[Description of the task] How many lines in the material below contain the string "animator"? Answer with the number alone.

[Data for review]

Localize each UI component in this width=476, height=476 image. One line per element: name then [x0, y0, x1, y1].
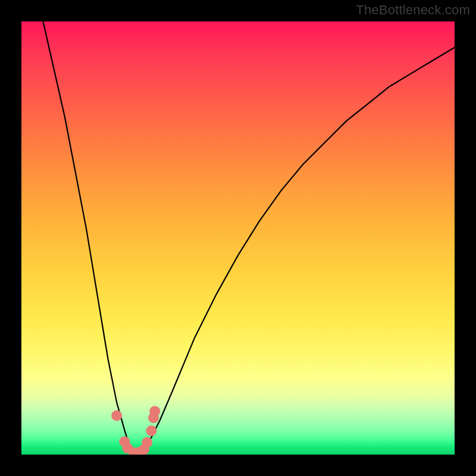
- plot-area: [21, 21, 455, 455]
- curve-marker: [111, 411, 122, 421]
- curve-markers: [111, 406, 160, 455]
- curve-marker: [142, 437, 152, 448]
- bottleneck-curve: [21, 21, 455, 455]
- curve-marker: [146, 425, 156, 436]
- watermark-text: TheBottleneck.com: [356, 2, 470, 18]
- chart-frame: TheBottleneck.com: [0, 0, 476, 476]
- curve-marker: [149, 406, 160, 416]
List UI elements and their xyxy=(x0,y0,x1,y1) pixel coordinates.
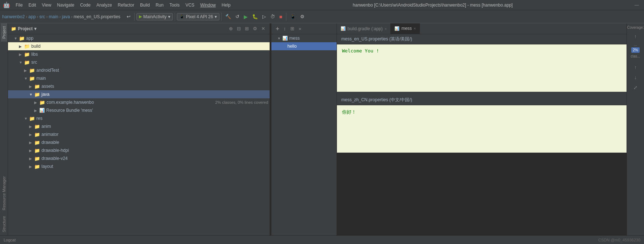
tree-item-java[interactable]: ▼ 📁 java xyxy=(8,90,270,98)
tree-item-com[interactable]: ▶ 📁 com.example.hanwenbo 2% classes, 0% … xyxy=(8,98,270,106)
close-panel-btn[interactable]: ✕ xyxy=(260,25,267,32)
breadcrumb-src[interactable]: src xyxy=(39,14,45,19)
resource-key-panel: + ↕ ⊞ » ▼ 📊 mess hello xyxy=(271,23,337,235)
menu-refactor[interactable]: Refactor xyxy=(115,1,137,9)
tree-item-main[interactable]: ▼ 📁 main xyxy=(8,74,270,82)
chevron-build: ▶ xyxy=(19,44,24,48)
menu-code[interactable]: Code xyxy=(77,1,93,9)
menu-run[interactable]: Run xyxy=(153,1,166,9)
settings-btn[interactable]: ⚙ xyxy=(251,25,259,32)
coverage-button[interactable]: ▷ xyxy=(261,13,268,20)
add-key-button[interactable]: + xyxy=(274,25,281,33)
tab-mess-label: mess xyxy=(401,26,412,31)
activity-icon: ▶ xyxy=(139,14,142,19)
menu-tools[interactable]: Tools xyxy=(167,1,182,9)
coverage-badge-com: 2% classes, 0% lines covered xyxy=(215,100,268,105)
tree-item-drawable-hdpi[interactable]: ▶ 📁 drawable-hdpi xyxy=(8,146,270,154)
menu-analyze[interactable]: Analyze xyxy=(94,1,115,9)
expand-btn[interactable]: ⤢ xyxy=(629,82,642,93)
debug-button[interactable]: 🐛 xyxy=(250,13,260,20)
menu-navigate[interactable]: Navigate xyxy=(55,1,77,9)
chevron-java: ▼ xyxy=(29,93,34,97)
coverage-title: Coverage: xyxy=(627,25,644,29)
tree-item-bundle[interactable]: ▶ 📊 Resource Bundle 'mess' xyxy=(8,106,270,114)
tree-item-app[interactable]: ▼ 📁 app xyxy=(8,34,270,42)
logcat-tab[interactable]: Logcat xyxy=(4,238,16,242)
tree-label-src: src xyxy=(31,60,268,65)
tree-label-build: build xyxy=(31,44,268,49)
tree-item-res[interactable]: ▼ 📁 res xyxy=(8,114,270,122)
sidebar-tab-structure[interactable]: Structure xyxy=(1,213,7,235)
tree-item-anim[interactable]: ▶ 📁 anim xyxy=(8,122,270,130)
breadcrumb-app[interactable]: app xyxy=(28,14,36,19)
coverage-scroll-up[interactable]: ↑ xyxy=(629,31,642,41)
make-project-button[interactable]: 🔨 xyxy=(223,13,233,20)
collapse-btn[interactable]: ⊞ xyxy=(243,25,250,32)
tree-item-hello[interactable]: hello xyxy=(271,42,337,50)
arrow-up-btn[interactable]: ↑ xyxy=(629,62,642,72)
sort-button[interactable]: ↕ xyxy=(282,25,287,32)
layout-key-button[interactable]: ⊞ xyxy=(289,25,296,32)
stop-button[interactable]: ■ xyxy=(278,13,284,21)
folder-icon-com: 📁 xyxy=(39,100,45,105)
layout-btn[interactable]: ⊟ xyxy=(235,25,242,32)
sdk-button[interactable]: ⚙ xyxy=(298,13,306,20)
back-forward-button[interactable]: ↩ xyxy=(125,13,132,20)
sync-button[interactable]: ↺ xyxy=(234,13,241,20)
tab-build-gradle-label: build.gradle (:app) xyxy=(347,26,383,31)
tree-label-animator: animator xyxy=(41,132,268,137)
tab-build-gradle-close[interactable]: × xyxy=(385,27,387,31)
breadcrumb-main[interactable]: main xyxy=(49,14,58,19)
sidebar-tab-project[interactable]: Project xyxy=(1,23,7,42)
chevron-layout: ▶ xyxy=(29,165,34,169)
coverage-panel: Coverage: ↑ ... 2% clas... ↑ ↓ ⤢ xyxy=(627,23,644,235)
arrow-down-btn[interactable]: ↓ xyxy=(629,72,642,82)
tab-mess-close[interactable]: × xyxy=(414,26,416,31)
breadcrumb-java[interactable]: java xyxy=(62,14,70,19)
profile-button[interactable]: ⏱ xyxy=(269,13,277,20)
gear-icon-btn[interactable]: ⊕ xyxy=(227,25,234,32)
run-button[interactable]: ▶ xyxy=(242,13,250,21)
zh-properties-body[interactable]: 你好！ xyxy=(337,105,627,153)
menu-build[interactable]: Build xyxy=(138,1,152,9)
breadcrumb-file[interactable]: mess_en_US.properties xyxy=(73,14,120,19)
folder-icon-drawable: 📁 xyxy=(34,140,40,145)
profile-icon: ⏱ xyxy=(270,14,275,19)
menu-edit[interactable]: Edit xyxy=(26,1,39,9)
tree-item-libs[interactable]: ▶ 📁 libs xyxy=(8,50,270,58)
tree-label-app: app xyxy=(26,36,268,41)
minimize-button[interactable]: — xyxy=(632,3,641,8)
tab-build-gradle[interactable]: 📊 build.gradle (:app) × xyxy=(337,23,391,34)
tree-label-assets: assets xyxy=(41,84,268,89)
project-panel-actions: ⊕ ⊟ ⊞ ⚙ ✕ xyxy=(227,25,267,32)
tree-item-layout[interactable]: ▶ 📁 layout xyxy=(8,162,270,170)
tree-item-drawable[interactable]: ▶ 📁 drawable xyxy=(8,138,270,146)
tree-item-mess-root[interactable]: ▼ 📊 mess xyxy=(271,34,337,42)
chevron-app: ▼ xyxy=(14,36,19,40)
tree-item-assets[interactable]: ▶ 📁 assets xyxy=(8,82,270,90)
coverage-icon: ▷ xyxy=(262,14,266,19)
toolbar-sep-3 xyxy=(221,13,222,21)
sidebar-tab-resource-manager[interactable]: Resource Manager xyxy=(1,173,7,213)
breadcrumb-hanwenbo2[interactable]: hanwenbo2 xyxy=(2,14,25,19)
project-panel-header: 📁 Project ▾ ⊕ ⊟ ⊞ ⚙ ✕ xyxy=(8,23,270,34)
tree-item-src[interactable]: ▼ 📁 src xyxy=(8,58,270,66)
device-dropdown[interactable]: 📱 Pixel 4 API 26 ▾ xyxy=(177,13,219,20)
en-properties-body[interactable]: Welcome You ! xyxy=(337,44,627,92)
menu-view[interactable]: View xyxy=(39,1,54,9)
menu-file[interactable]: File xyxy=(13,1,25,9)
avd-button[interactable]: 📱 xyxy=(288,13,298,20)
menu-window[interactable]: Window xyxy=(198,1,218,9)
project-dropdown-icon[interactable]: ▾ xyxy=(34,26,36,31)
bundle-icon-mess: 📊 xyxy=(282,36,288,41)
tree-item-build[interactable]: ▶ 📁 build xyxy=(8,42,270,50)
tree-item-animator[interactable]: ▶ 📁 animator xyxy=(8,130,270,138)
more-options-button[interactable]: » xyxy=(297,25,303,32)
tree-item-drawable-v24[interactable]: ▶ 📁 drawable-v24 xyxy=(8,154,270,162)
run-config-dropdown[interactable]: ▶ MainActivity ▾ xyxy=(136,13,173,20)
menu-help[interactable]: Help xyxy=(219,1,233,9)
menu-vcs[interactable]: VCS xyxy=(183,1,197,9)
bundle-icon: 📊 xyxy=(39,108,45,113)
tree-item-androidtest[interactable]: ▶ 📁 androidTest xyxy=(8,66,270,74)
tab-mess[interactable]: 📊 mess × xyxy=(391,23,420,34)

[Exercise response] 2